Bei den anstehenden Verhandlungen zur Neugestaltung der föderalen Finanzbeziehungen sollte versucht werden, für die genannten Probleme eine Lösung zu finden: Denkbar sind zum einen eine stärkere Übernahme bundesgesetzlich veranlasster Sozialausgaben durch den Bund (was zu einer Entlastung insbesondere der wirtschaftsschwächeren Bundesländer und ihrer Kommunen führen dürfte, allerdings vermutlich zu einer Neubestimmung auch der vertikalen Steuerverteilung Anlass geben wird) sowie eine Überprüfung des Finanzbedarfs der Bundesländer (beispielsweise durch Einbeziehung weiterer Indikatoren statt lediglich der Einwohnerzahl). Zum anderen ist aber auch zu überlegen, wie der Tarifverlauf des Finanzausgleichs anreizkompatibler und vor allem symmetrischer ausgestaltet werden kann; dies erfordert zumindest eine Einbeziehung auch des Umsatzsteuervorwegausgleichs (der derzeit als Instrument der Steuer“zuteilung“ und nicht der Steuer“verteilung“ angesehen wird) in die anstehenden Reformüberlegungen.
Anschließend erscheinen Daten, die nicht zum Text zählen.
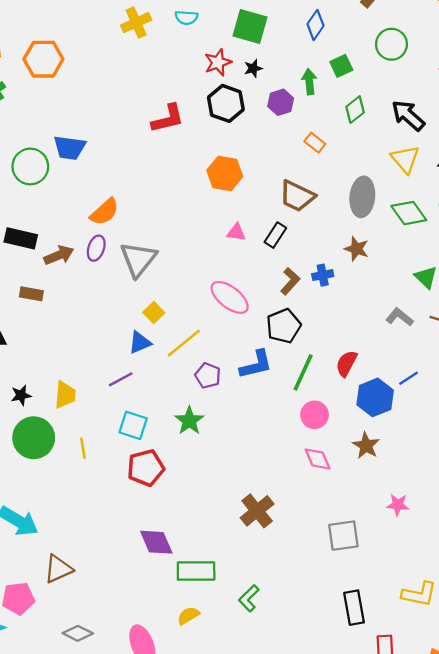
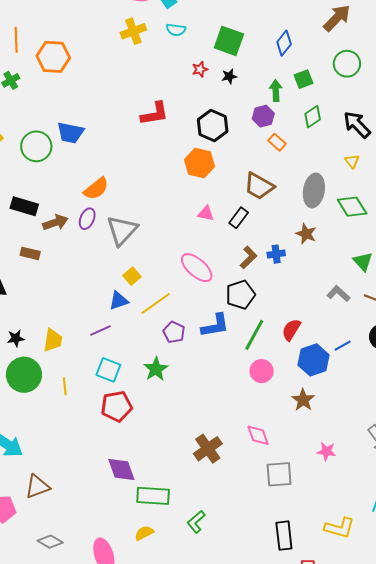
red star: (218, 62) -> (200, 69), size x0.7
purple hexagon: (281, 102) -> (263, 116), moved
black hexagon: (226, 103) -> (213, 125), moved
yellow triangle: (405, 159) -> (352, 161), size x0.6
pink diamond: (318, 459) -> (258, 435), moved

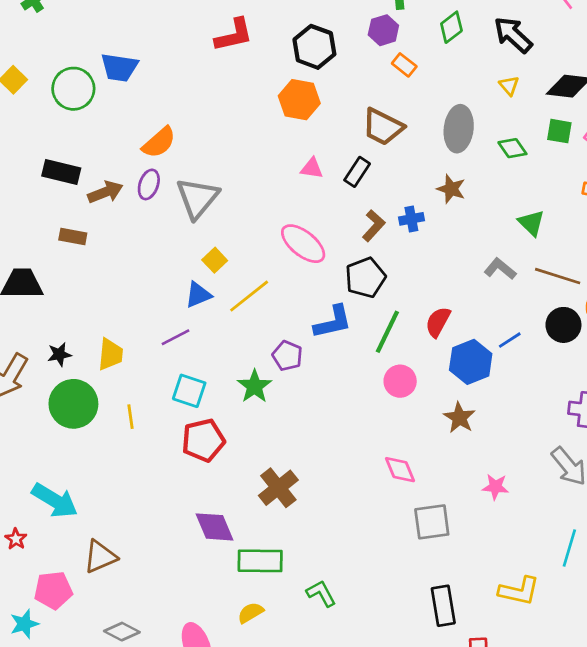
green diamond: (352, 207) -> (512, 148), size x0.7
purple pentagon: (174, 332) -> (287, 356), moved
brown cross: (208, 449) -> (278, 488), moved
green L-shape: (196, 522) -> (321, 593), turned 105

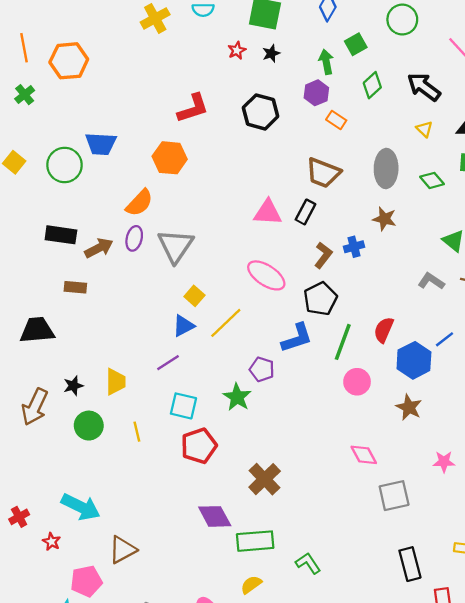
orange hexagon: (299, 100) -> (170, 158), moved
pink triangle: (312, 168) -> (268, 212), size x1.5
green circle: (73, 404) -> (89, 426), size x0.7

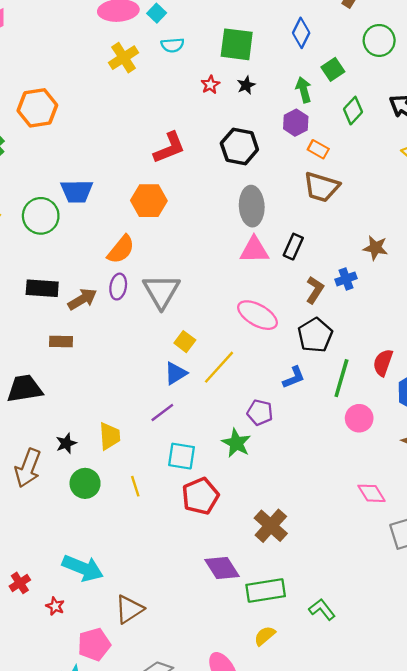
gray ellipse: (386, 169) -> (252, 206), moved
brown trapezoid: (323, 173) -> (321, 187), moved
blue L-shape: (297, 338) -> (294, 377), size x0.7

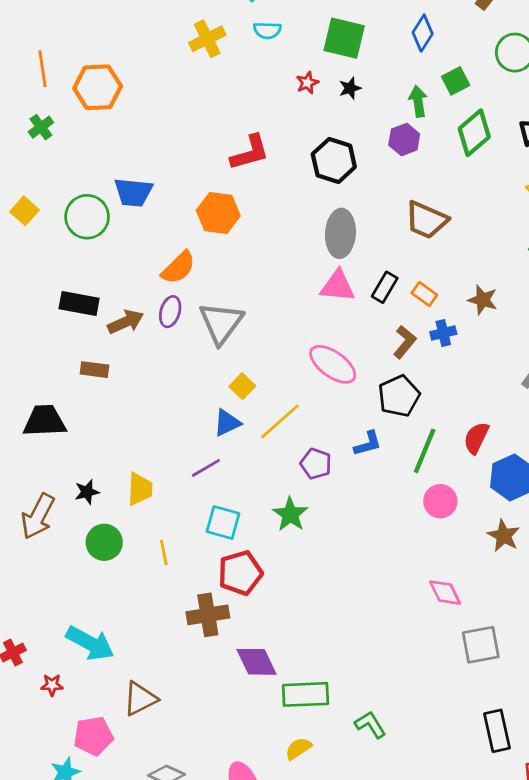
green diamond: (353, 111) -> (474, 133), size x1.4
orange rectangle: (318, 149) -> (424, 294), moved
purple pentagon: (260, 412) -> (316, 464), moved
brown cross: (271, 526) -> (208, 615), moved, turned 32
red star: (55, 606) -> (52, 685), turned -30

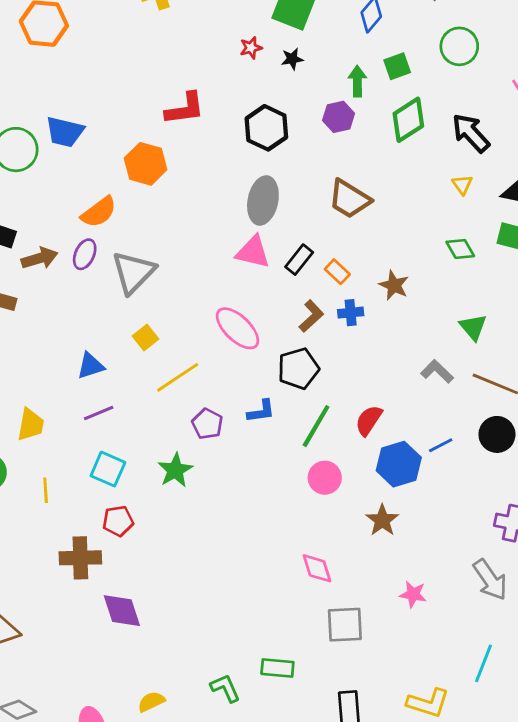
blue triangle: (227, 423) -> (91, 366), moved
red pentagon: (240, 573) -> (118, 521), size x0.7
green rectangle: (306, 694) -> (277, 668), moved, size x0.7

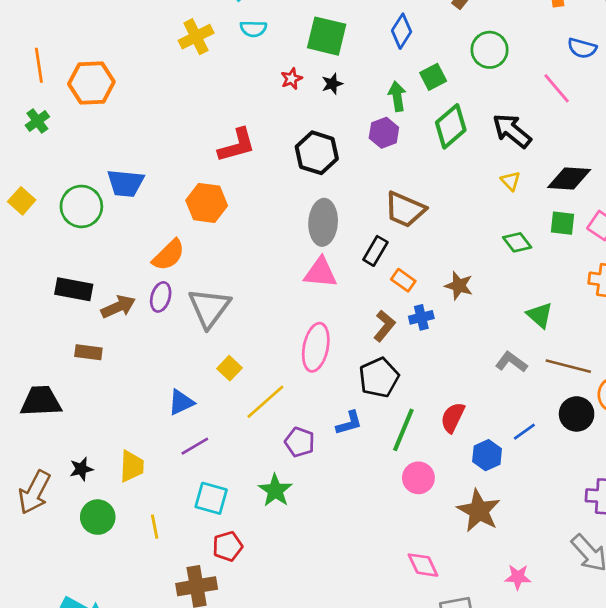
black rectangle: (299, 260) -> (375, 251), moved
pink ellipse: (237, 328) -> (316, 347), turned 66
blue hexagon: (399, 464) -> (487, 455), size x0.7
brown star: (382, 520) -> (479, 511), size x1.4

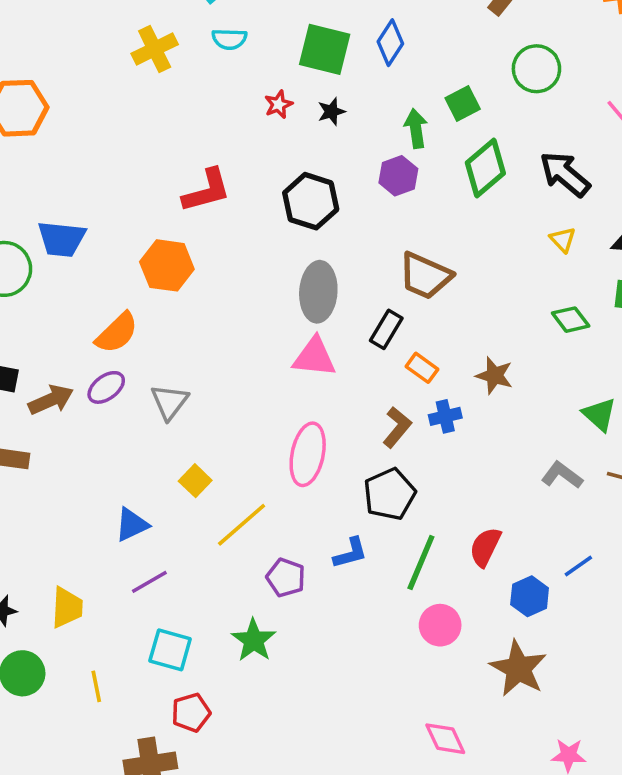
blue diamond: (402, 31) -> (390, 43), moved
purple ellipse: (161, 297) -> (106, 387), turned 36
gray triangle: (209, 308) -> (169, 402), size x0.7

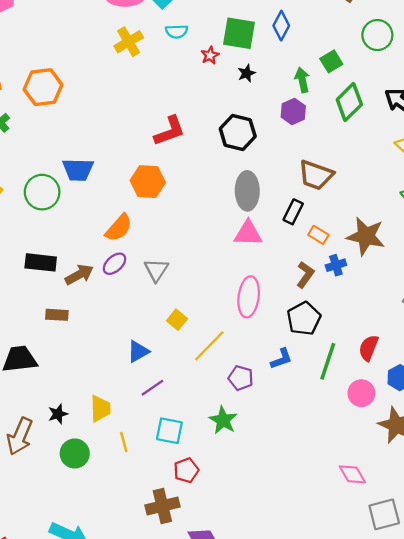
red star: (279, 104) -> (210, 55), moved
brown star: (494, 376) -> (366, 236), size x1.6
pink circle: (440, 625) -> (361, 393), moved
yellow line: (96, 686) -> (124, 442), moved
Hierzu gibt es inzwischen in der Wissenschaft ja schon eine ganze Reihe von Vorschlägen. Auch wenn diese nur teilweise die hier genannten Probleme aufgreifen, wäre die Politik von Bund und Ländern gut beraten, die Reform der föderalen Finanzbeziehungen nicht allein unter Verteilungsaspekten zu sehen, sondern zu versuchen, ein in sich konsistentes und Effizienzüberlegungen eher genügendes System an die Stelle der bisherigen Regelungen zu setzen.